Moreover, if our government and its mouthpiece can make a complete volte-face on the “Singaporeans First” policy in a matter of months, we can be quite sure that employment discrimination against Singaporeans is a serious problem. And one that is grave enough to warrant the introduction of a Fair Consideration Framework (FCF).

On the Internet, however, there are still (heated) debates over how rightful it is to put Singaporeans first. Proponents of the pro-Singaporean policy cite the vulnerability of job security for Singaporeans, often using anecdotal evidence to illustrate how we have encountered discrimination in a largely unregulated labor market. Opponents argue that foreigners are equally susceptible to discrimination and question claims of rampant discrimination against Singaporeans in the absence of statistical evidence.

Both camps have made valid points. Till today, pro-capitalist Singapore has no independent trade union, no minimum wages, and no legislation against discriminatory practice in hiring. Even if not “rampant” or rife, exploitation and abuse of labor – from the poorly paid blue-collar worker to the overworked PMET, foreigners and Singaporeans alike – are commonplace.

On this count, I am with those who advocate labor protection laws to safeguard the interests of all workers in Singapore though I also recognize that there is slim chance such laws will be put in place unless the PAP suffers a major setback in a general election.

This, however, does not detract from my stance on the Singaporeans First policy. I am all for it.

I also believe that the FCF, which will take force next August, should extend the 14 calendar days requirement during which employers submitting a new Employment Pass application must advertise the said vacancy on a jobs bank open to Singaporeans.

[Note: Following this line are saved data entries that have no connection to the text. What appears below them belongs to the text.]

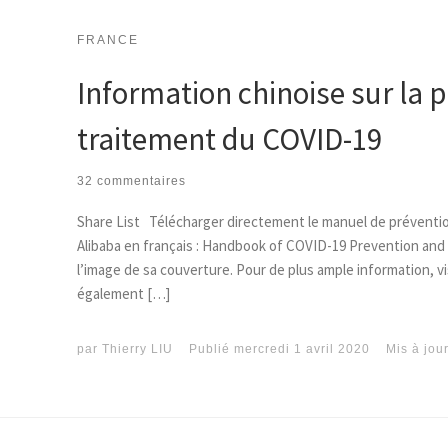
FRANCE
Information chinoise sur la p
traitement du COVID-19
32 commentaires
Share List Télécharger directement le manuel de préventio
Alibaba en français : Handbook of COVID-19 Prevention and
l’image de sa couverture. Pour de plus ample information, vi
également […]
par
Thierry LIU
Publié
mercredi 1 avril 2020
Mis à jou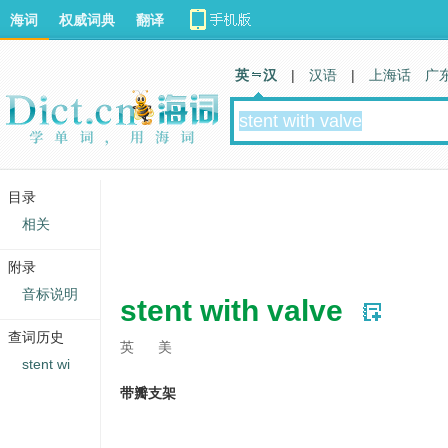
海词
权威词典
翻译
英 汉
|
汉语
|
上海话
广
目录
相关
附录
音标说明
stent with valve
查词历史
英
美
stent wi
带瓣支架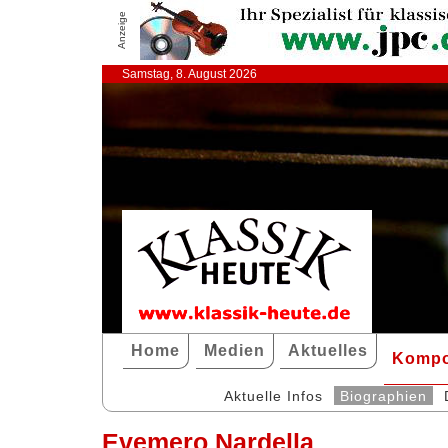
Anzeige
Samstag, 8. August 2026
Home
Medien
Aktuelles
Kompo
Aktuelle Infos
Biographien
Evemero Nardella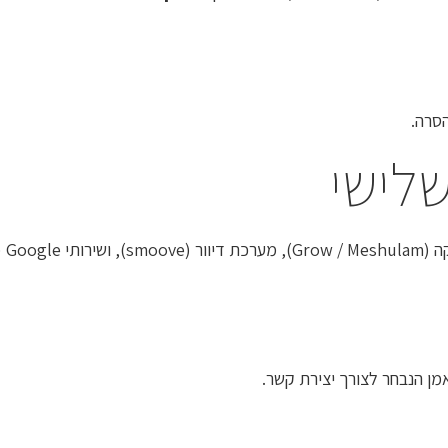
סרה.
ידע אישי.
ן הנבחר לצורך יצירת קשר.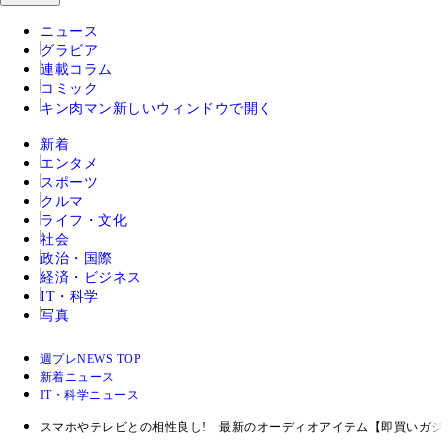
ニュース
グラビア
連載コラム
コミック
キン肉マン
新しいウィンドウで開く
新着
エンタメ
スポーツ
クルマ
ライフ・文化
社会
政治・国際
経済・ビジネス
IT・科学
写真
週プレNEWS TOP
新着ニュース
IT・科学ニュース
スマホやテレビとの相性良し! 最新のオーディオアイテム【即買いガジ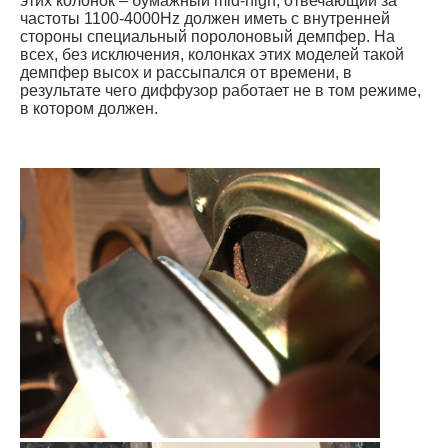
этих колонок – бумажный mid-high, отвечающий за
частоты 1100-4000Hz должен иметь с внутренней
стороны специальный поролоновый демпфер. На
всех, без исключения, колонках этих моделей такой
демпфер высох и рассыпался от времени, в
результате чего диффузор работает не в том режиме,
в котором должен.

As gleaned from comments on the Internet, some foreigners were indignant about the FCF to the extent of calling it “discrimination.” Some Singaporeans also have reservations about the Singaporeans First policy, postulating that it may sideline non-citizens who are bound to our land by their emotional or familial ties.

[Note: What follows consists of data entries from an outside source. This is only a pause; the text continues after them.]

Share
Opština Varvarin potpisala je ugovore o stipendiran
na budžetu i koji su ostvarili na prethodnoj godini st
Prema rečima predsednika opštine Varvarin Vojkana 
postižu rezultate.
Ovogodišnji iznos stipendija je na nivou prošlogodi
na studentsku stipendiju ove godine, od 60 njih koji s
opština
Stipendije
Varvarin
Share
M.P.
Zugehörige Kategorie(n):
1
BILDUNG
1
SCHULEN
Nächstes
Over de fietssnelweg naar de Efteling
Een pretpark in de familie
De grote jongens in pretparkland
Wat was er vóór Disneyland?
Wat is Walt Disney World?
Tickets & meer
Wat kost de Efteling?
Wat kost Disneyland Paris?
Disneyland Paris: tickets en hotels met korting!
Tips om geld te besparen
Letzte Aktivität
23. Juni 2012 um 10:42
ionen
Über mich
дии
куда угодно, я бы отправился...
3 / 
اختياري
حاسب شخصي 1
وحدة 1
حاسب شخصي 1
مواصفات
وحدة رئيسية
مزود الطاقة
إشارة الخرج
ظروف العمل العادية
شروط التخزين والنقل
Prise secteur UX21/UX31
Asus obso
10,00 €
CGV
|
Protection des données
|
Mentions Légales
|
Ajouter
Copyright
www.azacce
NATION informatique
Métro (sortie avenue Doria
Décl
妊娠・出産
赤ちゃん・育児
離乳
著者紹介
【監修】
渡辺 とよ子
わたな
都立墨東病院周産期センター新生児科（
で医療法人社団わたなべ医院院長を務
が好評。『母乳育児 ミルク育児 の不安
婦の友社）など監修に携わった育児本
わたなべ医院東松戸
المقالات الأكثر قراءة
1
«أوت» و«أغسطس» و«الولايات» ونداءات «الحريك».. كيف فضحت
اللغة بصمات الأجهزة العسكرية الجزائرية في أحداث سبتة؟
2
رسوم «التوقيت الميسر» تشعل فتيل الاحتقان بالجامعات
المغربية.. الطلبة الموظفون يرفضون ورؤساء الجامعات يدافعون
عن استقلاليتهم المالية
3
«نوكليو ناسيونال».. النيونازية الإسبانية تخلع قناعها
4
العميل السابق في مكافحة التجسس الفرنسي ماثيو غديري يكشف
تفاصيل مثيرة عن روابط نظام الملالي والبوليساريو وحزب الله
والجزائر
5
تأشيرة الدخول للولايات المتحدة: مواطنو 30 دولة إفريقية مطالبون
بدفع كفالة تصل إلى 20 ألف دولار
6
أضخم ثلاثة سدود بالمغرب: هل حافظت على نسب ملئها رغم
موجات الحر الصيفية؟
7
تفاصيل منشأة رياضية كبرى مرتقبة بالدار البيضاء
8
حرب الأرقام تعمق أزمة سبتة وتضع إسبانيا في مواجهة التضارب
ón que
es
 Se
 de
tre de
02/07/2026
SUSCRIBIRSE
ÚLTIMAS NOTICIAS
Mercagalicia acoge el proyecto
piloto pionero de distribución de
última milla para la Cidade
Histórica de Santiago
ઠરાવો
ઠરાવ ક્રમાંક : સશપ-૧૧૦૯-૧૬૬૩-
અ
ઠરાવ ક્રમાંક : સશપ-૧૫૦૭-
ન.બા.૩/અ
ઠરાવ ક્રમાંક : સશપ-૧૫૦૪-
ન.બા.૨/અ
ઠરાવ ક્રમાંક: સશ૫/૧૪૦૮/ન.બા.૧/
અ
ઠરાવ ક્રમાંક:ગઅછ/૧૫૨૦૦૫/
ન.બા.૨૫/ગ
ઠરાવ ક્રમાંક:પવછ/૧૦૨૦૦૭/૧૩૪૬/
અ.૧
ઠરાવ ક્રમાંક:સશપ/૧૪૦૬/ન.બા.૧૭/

While I can empathize with aggrieved foreigners who are here to make a living, I also feel strongly that this should not be at the expense of citizens.

Freer flow of human capital or labor across borders in this age of globalization does not mean free flow of human capital with no holds barred. The territorially bound nation-state that erects barriers to control the movement of people, capital and resources across its borders still prevails in today’s world. So if it is the norm for states to impose some restrictions on aliens seeking employment within their territory, why should Singapore be the exception?

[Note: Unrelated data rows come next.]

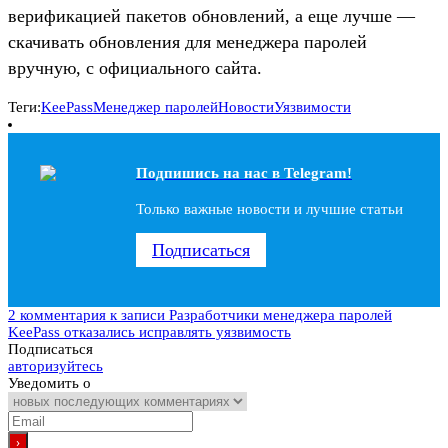
верификацией пакетов обновлений, а еще лучше —
скачивать обновления для менеджера паролей
вручную, с официального сайта.
Теги:
KeePass
Менеджер паролей
Новости
Уязвимости
Подпишись на наc в Telegram!
Только важные новости и лучшие статьи
Подписаться
2 комментария
к записи Разработчики менеджера паролей
KeePass отказались исправлять уязвимость
Подписаться
авторизуйтесь
Уведомить о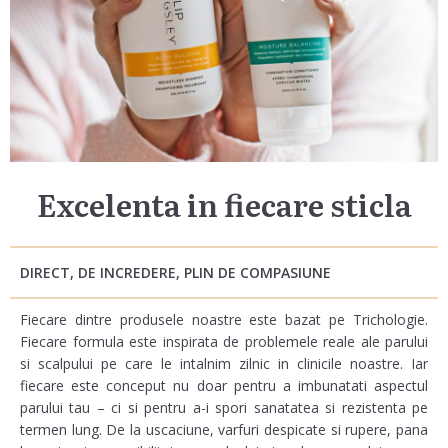
Excelenta in fiecare sticla
DIRECT, DE INCREDERE, PLIN DE COMPASIUNE
Fiecare dintre produsele noastre este bazat pe Trichologie.
Fiecare formula este inspirata de problemele reale ale parului
si scalpului pe care le intalnim zilnic in clinicile noastre. Iar
fiecare este conceput nu doar pentru a imbunatati aspectul
parului tau – ci si pentru a-i spori sanatatea si rezistenta pe
termen lung. De la uscaciune, varfuri despicate si rupere, pana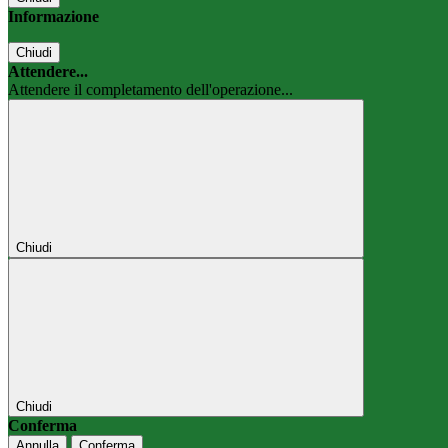
Informazione
Chiudi
Attendere...
Attendere il completamento dell'operazione...
Chiudi
Chiudi
Conferma
Annulla
Conferma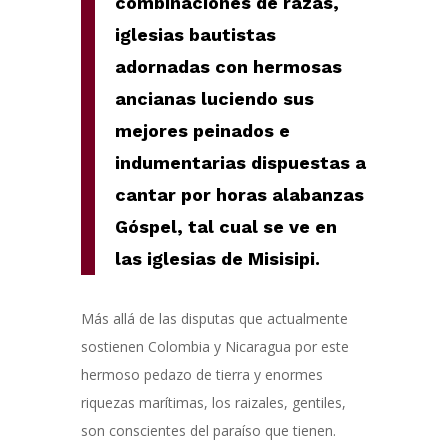
combinaciones de razas,
iglesias bautistas
adornadas con hermosas
ancianas luciendo sus
mejores peinados e
indumentarias dispuestas a
cantar por horas alabanzas
Góspel, tal cual se ve en
las iglesias de Misisipi.
Más allá de las disputas que actualmente
sostienen Colombia y Nicaragua por este
hermoso pedazo de tierra y enormes
riquezas marítimas, los raizales, gentiles,
son conscientes del paraíso que tienen.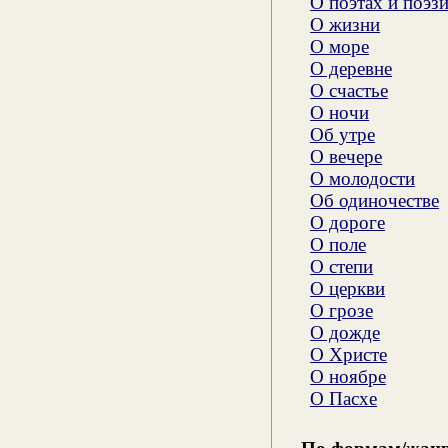
О поэтах и поэз
О жизни
О море
О деревне
О счастье
О ночи
Об утре
О вечере
О молодости
Об одиночестве
О дороге
О поле
О степи
О церкви
О грозе
О дожде
О Христе
О ноябре
О Пасхе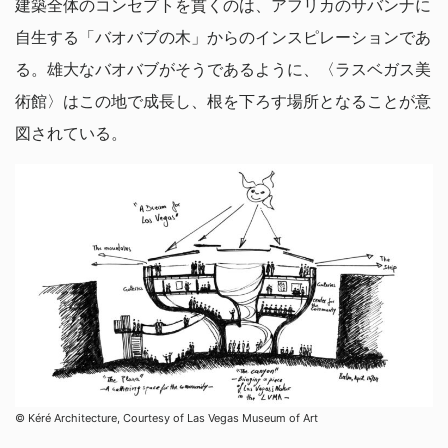
建築全体のコンセプトを貫くのは、アフリカのサバンナに
自生する「バオバブの木」からのインスピレーションであ
る。雄大なバオバブがそうであるように、〈ラスベガス美
術館〉はこの地で成長し、根を下ろす場所となることが意
図されている。
© Kéré Architecture, Courtesy of Las Vegas Museum of Art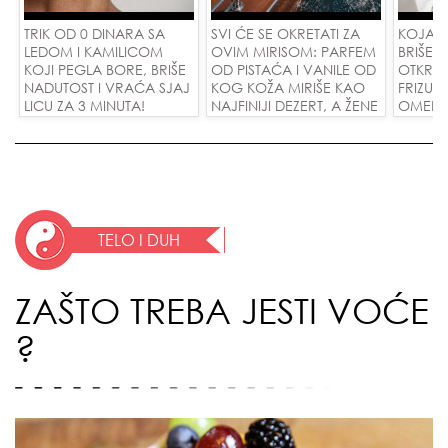
TRIK OD 0 DINARA SA
SVI ĆE SE OKRETATI ZA
KOJA F
LEDOM I KAMILICOM
OVIM MIRISOM: PARFEM
BRIŠE 
KOJI PEGLA BORE, BRIŠE
OD PISTAĆA I VANILE OD
OTKRIV
NADUTOST I VRAĆA SJAJ
KOG KOŽA MIRIŠE KAO
FRIZUR
LICU ZA 3 MINUTA!
NAJFINIJI DEZERT, A ŽENE
OMEKŠA
SU POLUDELE ZA
SKIDA 
ZAMENOM OD 1.800
JEDNO
DINARA!
TELO I DUH
ZAŠTO TREBA JESTI VOĆE
?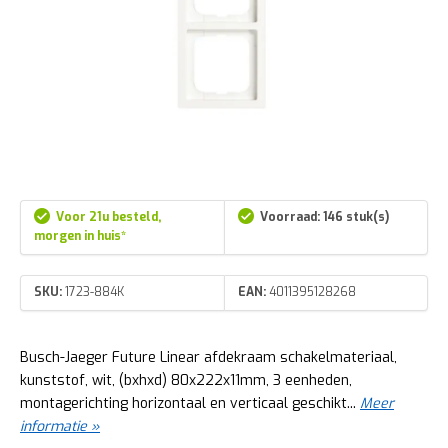
Voor 21u besteld,
Voorraad: 146 stuk(s)
morgen in huis*
SKU:
1723-884K
EAN:
4011395128268
Busch-Jaeger Future Linear afdekraam schakelmateriaal,
kunststof, wit, (bxhxd) 80x222x11mm, 3 eenheden,
montagerichting horizontaal en verticaal geschikt...
Meer
informatie »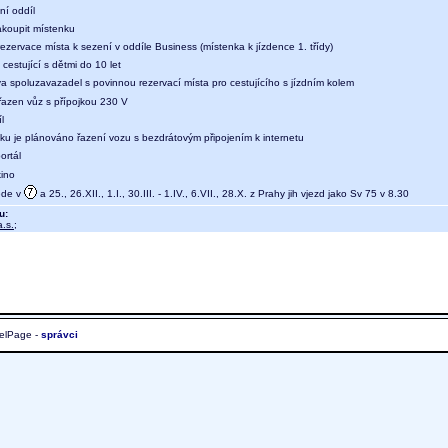
ní oddíl
koupit místenku
ezervace místa k sezení v oddíle Business (místenka k jízdence 1. třídy)
 cestující s dětmi do 10 let
a spoluzavazadel s povinnou rezervací místa pro cestujícího s jízdním kolem
 řazen vůz s přípojkou 230 V
l
aku je plánováno řazení vozu s bezdrátovým připojením k internetu
ortál
kino
ede v
a 25., 26.XII., 1.I., 30.III. - 1.IV., 6.VII., 28.X. z Prahy jih vjezd jako Sv 75 v 8.30
u:
.s.
;
elPage -
správci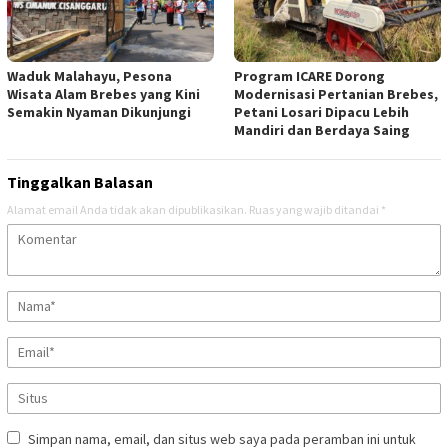
Waduk Malahayu, Pesona
Program ICARE Dorong
Wisata Alam Brebes yang Kini
Modernisasi Pertanian Brebes,
Semakin Nyaman Dikunjungi
Petani Losari Dipacu Lebih
Mandiri dan Berdaya Saing
Tinggalkan Balasan
Alamat email Anda tidak akan dipublikasikan.
Ruas yang wajib ditandai
*
Simpan nama, email, dan situs web saya pada peramban ini untuk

Citizens of the nation-state, moreover, owe allegiance to their government and are, therefore, entitled to its protection:

citizenship obligations in Singapore are a corollary of the nature of Singapore citizenship as encompassing social citizenship, which was defined by T.H. Marshall to involve state provision of essential goods and services so as to guarantee a minimum level of economic welfare and security for all citizens. Thus, a Singapore citizen is obliged to fulfil his national service obligations (or other citizenship obligations like paying taxes) as consideration for receiving citizenship benefits, like subsidised education or medical care (source).

Ever since the opening of the floodgates, the Internet has been peppered with voices decrying our government for turning against its own people. The passage quoted above illustrates why: despite having fulfilled our citizenship obligations, Singaporeans have been sold short by our government which has failed to safeguard our job security. Without independent labor unions to back us up, scandalized citizens like myself who have witnessed or experienced employment discrimination can only turn to the Internet to air our grievances.